▸ **Exercise instructions**: Give back the data below word for word. Any image in it should be left out.

▸ **Data records**:
-------
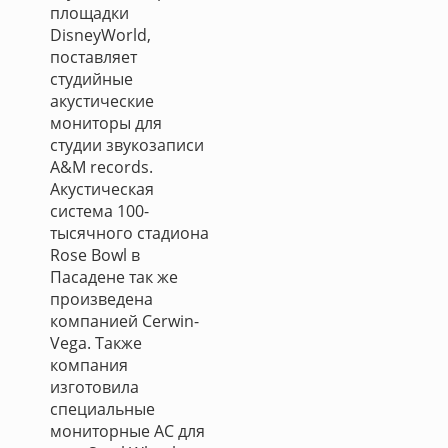
площадки
DisneyWorld,
поставляет
студийные
акустические
мониторы для
студии звукозаписи
A&M records.
Акустическая
система 100-
тысячного стадиона
Rose Bowl в
Пасадене так же
произведена
компанией Cerwin-
Vega. Также
компания
изготовила
специальные
мониторные АС для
-------
▸ **Task answer**:
площадки
DisneyWorld,
поставляет
студийные
акустические
мониторы для
студии звукозаписи
A&M records.
Акустическая
система 100-
тысячного стадиона
Rose Bowl в
Пасадене так же
произведена
компанией Cerwin-
Vega. Также
компания
изготовила
специальные
мониторные АС для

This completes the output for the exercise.